Back Calculation of Earthquake-Rotated Objects (EROs)
Klaus-G. Hinzen
Seismologists have long utilized descriptions of earthquake-rotated objects (EROs) to analyze strong earthquakes. Mallet documented several such objects after the 1857 Neapolitan earthquake. In archaeoseismology, the rotated objects themselves constitute a basis for hypothesizing earthquake ground motions as the driving mechanism for the rotations. However, in practice, usually very little is known about the causing mechanisms. Are rotational ground motions involved, or are pure translational motions with the suitable frequency content and phase relation between the three components sufficient to explain EROs? Can observed rotations help to back calculate the ground motion parameters?
We use a 3D discrete element model of a simple rectangular block resting on a plane surface to study rotation-accompanied rocking. Single sinusoid and Morlet wavelets are used as ground motion input. The amplitude and phase relations between two rectangular horizontal components of the ground motion are systematically varied over a large parameter range, while the ground is fixed in the vertical direction.
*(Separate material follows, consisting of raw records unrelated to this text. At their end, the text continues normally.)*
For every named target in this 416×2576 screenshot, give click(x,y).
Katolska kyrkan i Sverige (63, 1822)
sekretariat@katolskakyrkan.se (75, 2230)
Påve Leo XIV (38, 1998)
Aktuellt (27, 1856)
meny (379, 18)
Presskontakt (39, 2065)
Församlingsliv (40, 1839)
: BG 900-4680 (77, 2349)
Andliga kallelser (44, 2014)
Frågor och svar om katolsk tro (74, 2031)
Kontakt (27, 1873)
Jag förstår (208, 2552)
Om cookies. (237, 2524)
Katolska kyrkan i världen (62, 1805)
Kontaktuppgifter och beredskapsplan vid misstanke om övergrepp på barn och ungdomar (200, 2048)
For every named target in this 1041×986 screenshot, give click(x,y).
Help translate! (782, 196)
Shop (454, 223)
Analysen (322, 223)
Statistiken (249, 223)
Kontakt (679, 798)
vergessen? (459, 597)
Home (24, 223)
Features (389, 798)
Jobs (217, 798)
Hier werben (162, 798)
For a square block with 0.5 m width and 3.0 m height and a 1.0 Hz Morlet excitation function, a threshold of ground acceleration exists at 0.9 m/s2 below which no rotation is observed. Above this threshold, rocking of the block begins, and the block is progressively rotated up to 1.5 rad depending on the amplitude of the second component of ground motion. The rotational behavior using a single sinusoid is similar. Measured translational strong ground motion from the 2009 l’Aquila earthquake also leads to rotations of the test block around its vertical axis of up to 0.5 rad.
These initial simple numerical experiments show that a slender block can become an ERO without the additions of rotational components of ground motion: however, these effects still need to be calculated.